I was privileged to be one of the lawyers who defended Gregory Craig in his recent trial and acquittal. He was entirely innocent, as the jury quickly decided. In most cases, lawyers in my position would thank the jury for doing the right thing and move on. But this misguided and unnecessary prosecution deserves more scrutiny than it has received. It raises profound concerns about the judgment and motivation of officials at the U.S. Department of Justice who insisted that Craig be indicted.

The decision to indict in this case was not an evenhanded exercise of prosecutorial discretion. It was rather an exercise of prosecutorial power in furtherance of another goal.

The notion that grand juries are safeguards against meritless prosecutions is unmitigated fiction. The only real protection against baseless indictments of innocent people is prosecutorial discretion, one of the holy grails of the adversary system. When that discretion is clouded by priorities unrelated to the merits of a case, it can and often does produce the kind of profound injustice that was done to Craig and his family.

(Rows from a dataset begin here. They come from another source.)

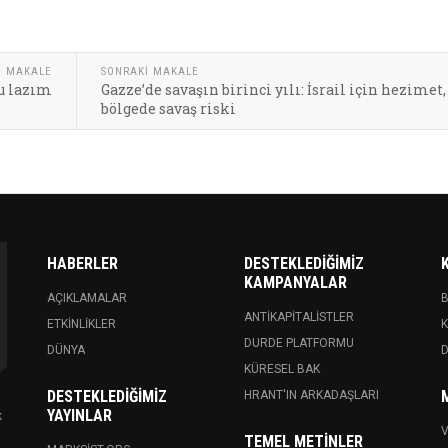
I MAKALE
SONRAKI MAKALE
nu lazım
Gazze’de savaşın birinci yılı: İsrail için hezimet,
bölgede savaş riski
HABERLER
DESTEKLEDIĞIMIZ
KAMPANYALAR
AÇIKLAMALAR
ANTIKAPITALISTLER
ETKINLIKLER
K
DURDE PLATFORMU
DÜNYA
KÜRESEL BAK
DESTEKLEDIĞIMIZ
HRANT'IN ARKADAŞLARI
YAYINLAR
k
V
TEMEL METINLER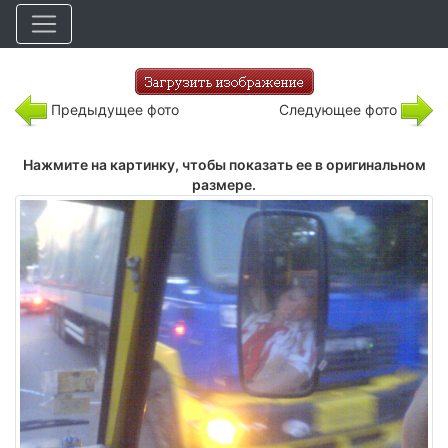
Предыдущее фото
Следующее фото
Нажмите на картинку, чтобы показать ее в оригинальном
размере.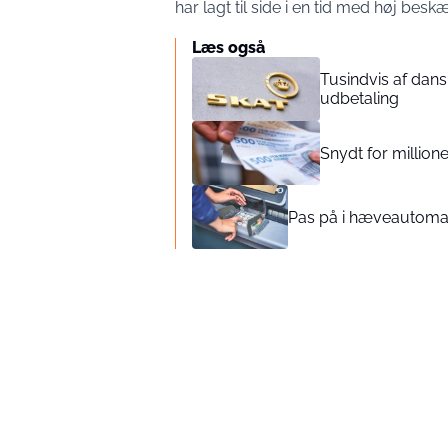
har lagt til side i en tid med høj bes
Læs også
Tusindvis af dans
udbetaling
Snydt for million
Pas på i hæveautomate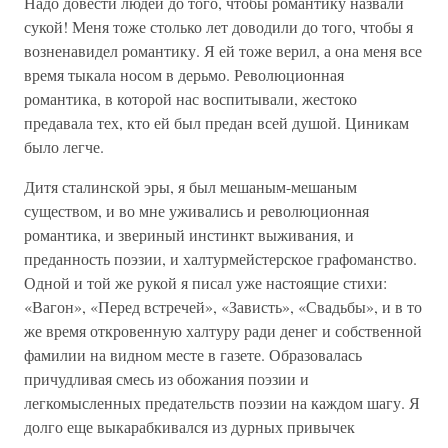
Надо довести людей до того, чтобы романтику назвали
сукой! Меня тоже столько лет доводили до того, чтобы я
возненавидел романтику. Я ей тоже верил, а она меня все
время тыкала носом в дерьмо. Революционная
романтика, в которой нас воспитывали, жестоко
предавала тех, кто ей был предан всей душой. Циникам
было легче.
Дитя сталинской эры, я был мешаным-мешаным
существом, и во мне уживались и революционная
романтика, и звериный инстинкт выживания, и
преданность поэзии, и халтурмейстерское графоманство.
Одной и той же рукой я писал уже настоящие стихи:
«Вагон», «Перед встречей», «Зависть», «Свадьбы», и в то
же время откровенную халтуру ради денег и собственной
фамилии на видном месте в газете. Образовалась
причудливая смесь из обожания поэзии и
легкомысленных предательств поэзии на каждом шагу. Я
долго еще выкарабкивался из дурных привычек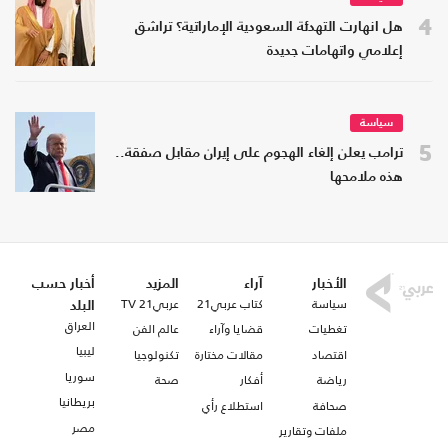
4
هل انهارت التهدئة السعودية الإماراتية؟ تراشق
إعلامي واتهامات جديدة
سياسة
5
ترامب يعلن إلغاء الهجوم على إيران مقابل صفقة..
هذه ملامحها
الأخبار
آراء
المزيد
أخبار حسب
سياسة
كتاب عربي21
عربي21 TV
البلد
العراق
تغطيات
قضايا وآراء
عالم الفن
ليبيا
اقتصاد
مقالات مختارة
تكنولوجيا
سوريا
رياضة
أفكار
صحة
بريطانيا
صحافة
استطلاع رأي
مصر
ملفات وتقارير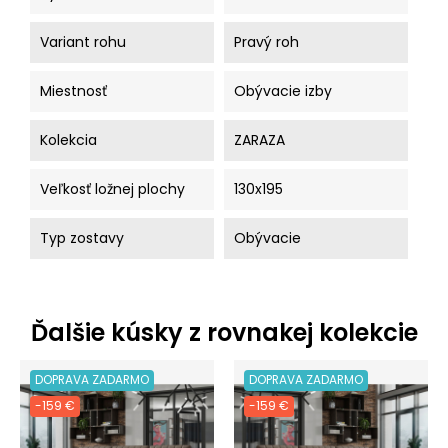
Variant rohu
Pravý roh
Miestnosť
Obývacie izby
Kolekcia
ZARAZA
Veľkosť ložnej plochy
130x195
Typ zostavy
Obývacie
Ďalšie kúsky z rovnakej kolekcie
DOPRAVA ZADARMO
DOPRAVA ZADARMO
-159 €
-159 €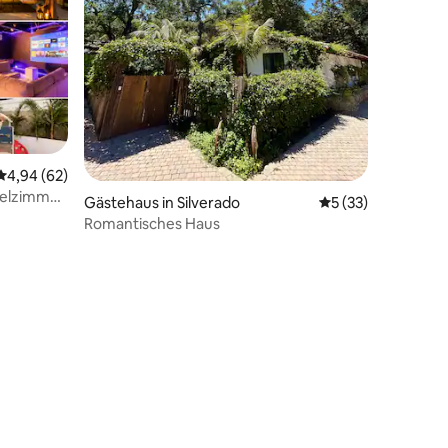
79 Bewertungen
Durchschnittliche Bewertung: 4,94 von 5, 62 Bewertungen
4,94 (62)
ielzimmer
Gästehaus in Silverado
Durchschnittliche
5 (33)
Romantisches Haus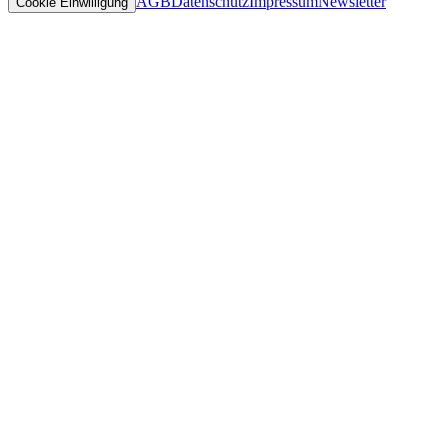
AGB
Datenschutz
Impressum
Newsletter
Cookie Einwilligung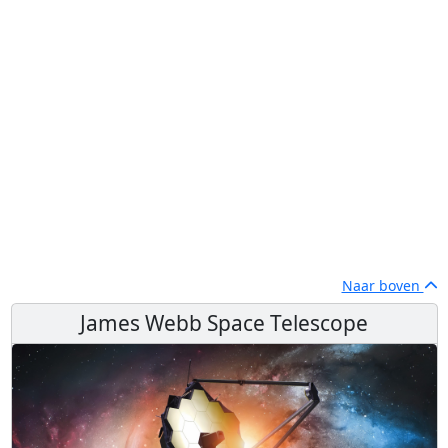
Naar boven
James Webb Space Telescope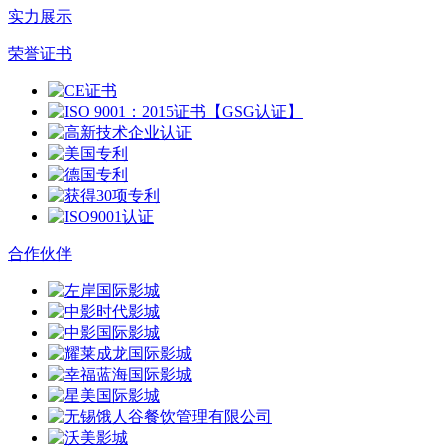
实力展示
荣誉证书
合作伙伴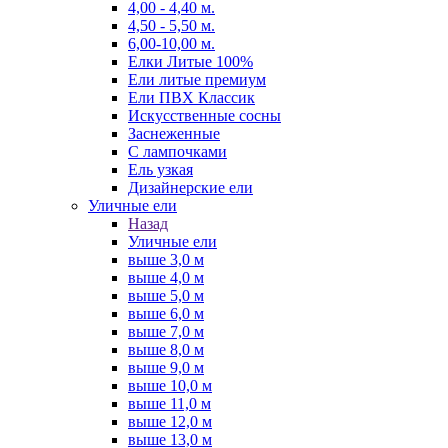
4,00 - 4,40 м.
4,50 - 5,50 м.
6,00-10,00 м.
Елки Литые 100%
Ели литые премиум
Ели ПВХ Классик
Искусственные сосны
Заснеженные
С лампочками
Ель узкая
Дизайнерские ели
Уличные ели
Назад
Уличные ели
выше 3,0 м
выше 4,0 м
выше 5,0 м
выше 6,0 м
выше 7,0 м
выше 8,0 м
выше 9,0 м
выше 10,0 м
выше 11,0 м
выше 12,0 м
выше 13,0 м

In March 2018, the National Security Division (NSD) of the Department of Justice referred the Craig matter, among others, to U.S. Attorney Geoffrey Berman of the Southern District of New York for a decision on whether to prosecute.

My colleagues and I met with the U.S. attorney and his principal deputies for more than three hours in September 2018, and presented orally and in writing the reasons why Craig was innocent and why a prosecution was not only unjustified but would fail. We were assured that the office took our concerns seriously, and the U.S. attorney personally asked if Craig would toll the statute of limitations so that his office could give the matter careful attention before deciding whether to prosecute. We heard nothing more from the Southern District of New York, although CNN reliably reported that that office informed the NSD that it declined to prosecute our client.

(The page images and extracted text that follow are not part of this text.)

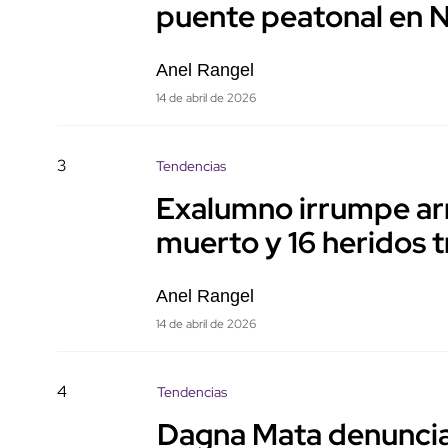
puente peatonal en 
Anel Rangel
14 de abril de 2026
3
Tendencias
Exalumno irrumpe ar
muerto y 16 heridos t
Anel Rangel
14 de abril de 2026
4
Tendencias
Dagna Mata denuncia 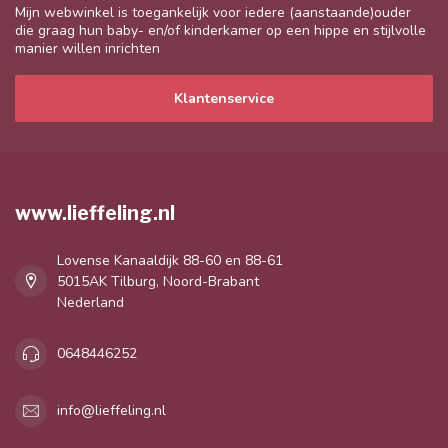
Mijn webwinkel is toegankelijk voor iedere (aanstaande)ouder
die graag hun baby- en/of kinderkamer op een hippe en stijlvolle
manier willen inrichten
Klantenservice
www.lieffeling.nl
Lovense Kanaaldijk 88-60 en 88-61
5015AK Tilburg, Noord-Brabant
Nederland
0648446252
info@lieffeling.nl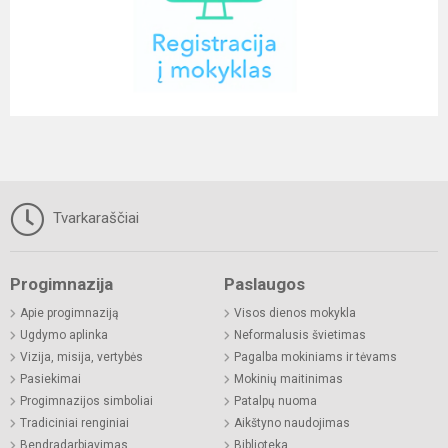
Tvarkaraščiai
Progimnazija
Paslaugos
Apie progimnaziją
Visos dienos mokykla
Ugdymo aplinka
Neformalusis švietimas
Vizija, misija, vertybės
Pagalba mokiniams ir tėvams
Pasiekimai
Mokinių maitinimas
Progimnazijos simboliai
Patalpų nuoma
Tradiciniai renginiai
Aikštyno naudojimas
Bendradarbiavimas
Biblioteka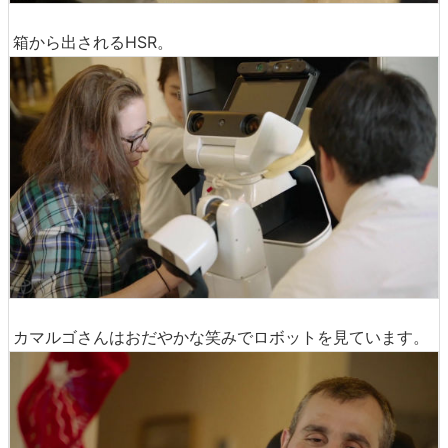
箱から出されるHSR。
カマルゴさんはおだやかな笑みでロボットを見ています。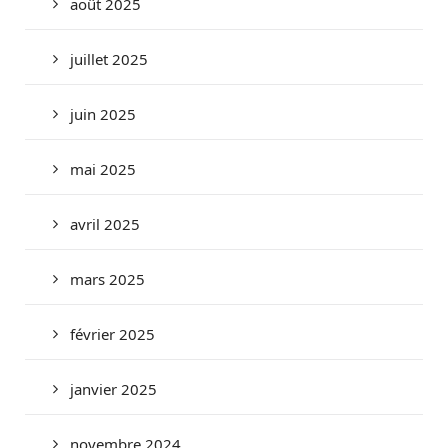
août 2025
juillet 2025
juin 2025
mai 2025
avril 2025
mars 2025
février 2025
janvier 2025
novembre 2024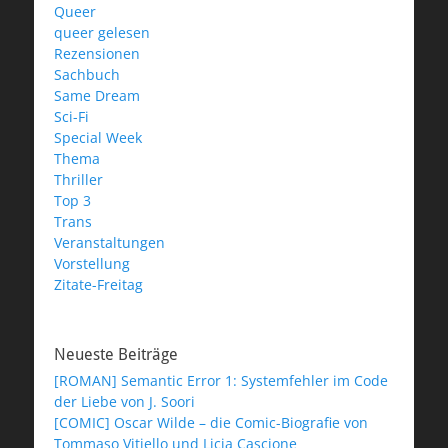
Queer
queer gelesen
Rezensionen
Sachbuch
Same Dream
Sci-Fi
Special Week
Thema
Thriller
Top 3
Trans
Veranstaltungen
Vorstellung
Zitate-Freitag
Neueste Beiträge
[ROMAN] Semantic Error 1: Systemfehler im Code
der Liebe von J. Soori
[COMIC] Oscar Wilde – die Comic-Biografie von
Tommaso Vitiello und Licia Cascione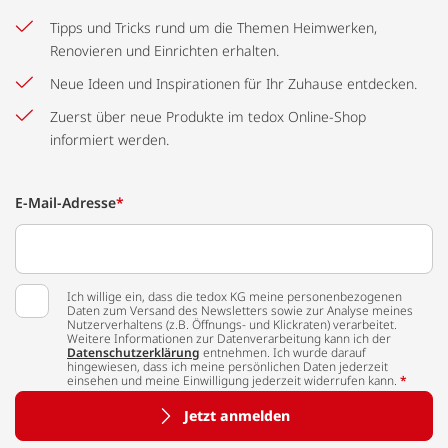
Tipps und Tricks rund um die Themen Heimwerken,
Renovieren und Einrichten erhalten.
Neue Ideen und Inspirationen für Ihr Zuhause entdecken.
Zuerst über neue Produkte im tedox Online-Shop
informiert werden.
E-Mail-Adresse
*
Ich willige ein, dass die tedox KG meine personenbezogenen
Daten zum Versand des Newsletters sowie zur Analyse meines
Nutzerverhaltens (z.B. Öffnungs- und Klickraten) verarbeitet.
Weitere Informationen zur Datenverarbeitung kann ich der
Datenschutzerklärung
entnehmen. Ich wurde darauf
hingewiesen, dass ich meine persönlichen Daten jederzeit
einsehen und meine Einwilligung jederzeit widerrufen kann.
*
Jetzt anmelden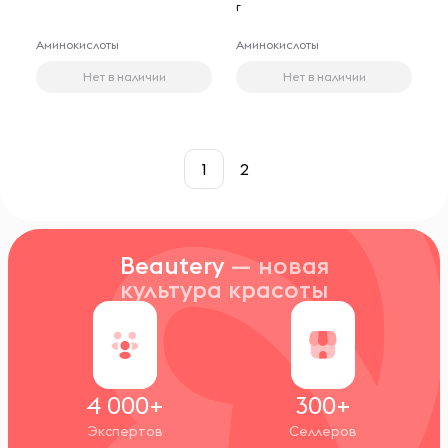
г
Аминокислоты
Аминокислоты
Нет в наличии
Нет в наличии
1
2
Beautery
— новая
культура красоты
4 000+
300+
Экспертов
Селлеров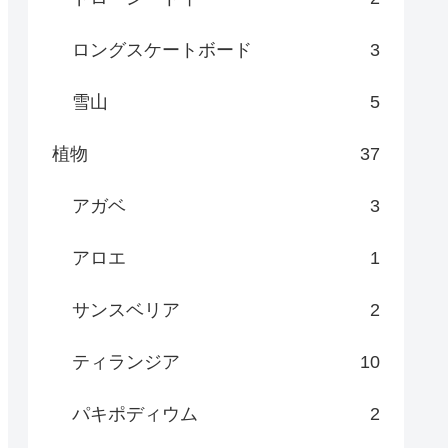
ロングスケートボード
3
雪山
5
植物
37
アガベ
3
アロエ
1
サンスベリア
2
ティランジア
10
パキポディウム
2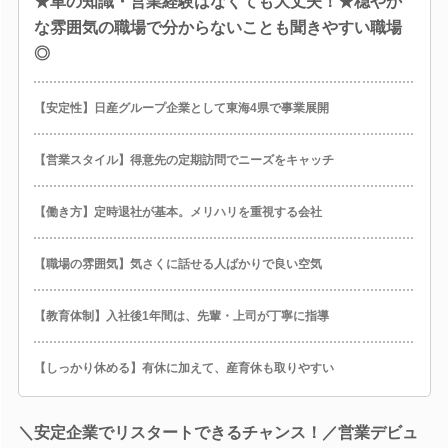
★車の知識・営業経験はなくても大丈夫！★穏やか
な雰囲気の職場で分からないことも聞きやすい職場
◎
【安定性】日産グループ企業として東海4県で事業展開
【営業スタイル】得意先の定期訪問でニーズをキャッチ
【働き方】定時退社が基本。メリハリを重視する会社
【職場の雰囲気】気さくに話せる人ばかりで良い空気
【教育体制】入社後1年間は、先輩・上司が丁寧に指導
【しっかり休める】有休に加えて、産育休も取りやすい
＼安定企業でリスタートできるチャンス！／営業デビュ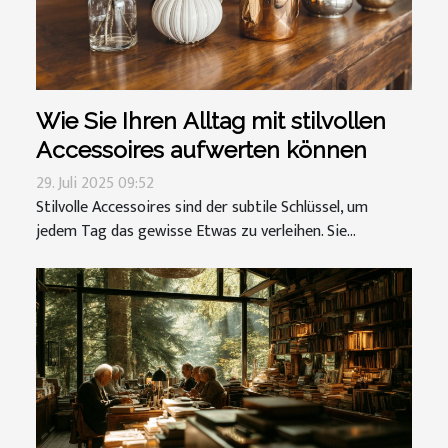
Wie Sie Ihren Alltag mit stilvollen
Accessoires aufwerten können
29. Juli 2025 09:52
Stilvolle Accessoires sind der subtile Schlüssel, um
jedem Tag das gewisse Etwas zu verleihen. Sie...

One week before the tolling agreement was to expire, we were contacted by the NSD and told it had taken the case back from the Southern District, and that it would now be jointly run by the NSD and the U.S. Attorney's Office for the District of Columbia. Our meetings in D.C. with the recently confirmed Assistant Attorney General for National Security John Demers and the U.S. attorney and her staff were courteous, but there was no question that the driver was now the NSD.

In March of this year, Demers requested that he be permitted to address a conference of white-collar criminal defense lawyers sponsored by the American Bar Association in New Orleans, according the chair of that conference, Ray Banoun.

Demers took that opportunity to declare a shift "from treating [the Foreign Agents Registration Act] as an administrative obligation and regulatory obligation to one that is increasingly an enforcement priority," as was reported in The New York Times in March. And he specifically referred to the ongoing Craig investigation. No one in attendance misunderstood the message. There was a new sheriff in town, and Craig was going to be the poster child for a new FARA enforcement regime. The indictment came soon after.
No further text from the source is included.